Разумеется, “золотой стандарт” не был истинным. Настоящий скончался в 1914 г. Клиент не мог, придя в “Банк оф Инглэнд”, потребовать золотой фунт взамен банкноты стоимостью в один фунт стерлингов. Подобным было положение с золотым стандартом и в других европейских странах. Правильным термином является “стандарт золотого слитка”; центральные банки сохраняли золото в больших слитках, а обыкновенные граждане не считали возможным держать его у себя (хотя теоретически американцы могли требовать золотые доллары до 1933 г.). Действительно, когда в 1926 г. был разработан план о предоставлении настоящего золотого стандарта Индии, Стронг и Норман объединились для его провала под предлогом, что тогда бы утечка золота со всего мира к индийским подушкам приняла бы катастрофические размеры. Короче, деятельность по введению Золотого стандарта в 20-е годы была вообще не настоящим laissez-fairs, а iaissez-faire “для отвода глаз” [17]. Она была добронамеренным деспотизмом под тайным управлением небольшой элиты из Больших и Добрых. Стронг рассматривал свою политику дешевых денег и расширения кредита как альтернативу американской поддержки Лиги Наций, и ему было совершенно ясно, что общественное мнение в США не приняло бы ее, если бы факты вышли наружу. Поэтому он настаивал, чтобы периодические встречи банкиров проводились совсем неофициально. Финансовая политика, которая старается избежать пристального внимания общественности, подозрительна сама по себе. Она подозрительна вдвойне тем, что, создав золотую меру стоимости, не доверяет обыкновенным гражданам - окончательным судьям стоимости, - самим применять эту меру. Почему банкиры опасались, что обыкновенные мужчины и женщины, получив такую возможность, моментально бы набросились на золото, которое само по себе не давало прибыль, в то время, как имели возможность инвестировать в здоровую и прибыльную экономику? Здесь было что-то не чисто. Германский банкир Ялмар Шахт постоянно апеллировал за истинный золотой стандарт, как единственное средство, гарантирующее, что расширение финансируется настоящими добровольными вкладами, а не банковским кредитом, определяемым небольшой финансовой олигархией Зевсов [18].

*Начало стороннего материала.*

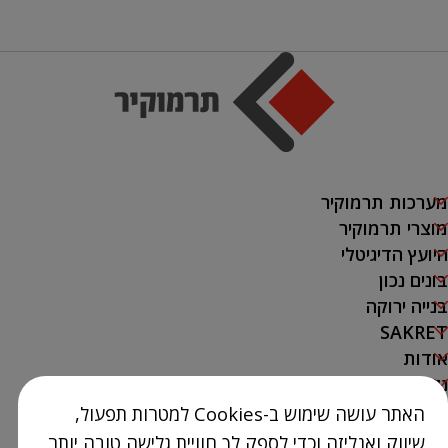
מערכות תרמוקיר
מוצרי תרמוקיר
היועץ הדיגיטלי
בונים נכון
בנייה ירוקה
SAKRET
אודות
נק' מכירה
האתר עושה שימוש ב-Cookies למטרות תפעול,
צור קשר
שיווק ואנליזה וכדי לספק לך חוויית גלישה טובה יותר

Но “стабилизаторы” сметали все на своем пути, У себя дома и за рубежом они постоянно добавляли в систему еще кредитов, а когда экономика показала признаки спада, они лишь увеличили дозу. Особенно показательный случай имел место в июне 1927 г., когда Стронг и Норман организовали тайную встречу банкиров в Лонг-Айлендском имении Огдэна Милза, заместителя председателя американского Министерства финансов, и г-жи Рут Пратт, наследницы “Стандард ойл компани”. Стронг держал Вашингтон в неведении и не позволил присутствовать даже самым высокопоставленным своим коллегам. Он и Норман решились на еще одну вспышку инфляции, а протесты Шахта и Шарля Риста, заместителя управляющего “Банк де Франс”, были отброшены. Нью-йоркский Банк федерального резерва снизил основной годовой процент еще на полпроцента, до 3,5 процентов; как Стронг сказал Ристу, “дадим небольшой coup de whiskey (дозу виски для бодрости) фондовому рынку” - и, в результате, привел в движение последнюю, самую, высокую волну спекуляции. Адольф Миллер, член Совета федерального резерва, позднее описывал это решение в своих показаниях перед Сенатом как “самую большую и самую смелую операцию, предпринятую когда-либо Системой федерального резерва, приведшую к одной из самых дорогостоящих ошибок, допущенных ею или какой-либо другой банковской системой в последние семьдесят пять лет” [19].

Цели Британии

Возражением германской стороны под влиянием монетаристской Венской школы Л.фон Мизеса и Ф.А.Хайска было то, что вся инфляционная политика коррумпирована. Французское возражение было, что она отражает цели британской внешней политики при охотном соучастии американцев. Как писал Моро в своем тайном дневнике:

Англия - первая европейская страна, восстановившая свою стабильную и твердую валюту, теперь использует это преимущество, чтобы заложить основы для своего истинного финансового господства над Европой... Валюты будут разделены на два класса. К первому классу будут отнесены доллар и фунт, базируемые на золоте, а валюты второго класса уже будут базироваться на фунте и на долларе. При этом часть их Золотого резерва будет находиться в “Банк оф Инглэнд” и в Банке федерального резерва в Нью-Йорке; таким образом, местная валюта потеряет свою независимость [20].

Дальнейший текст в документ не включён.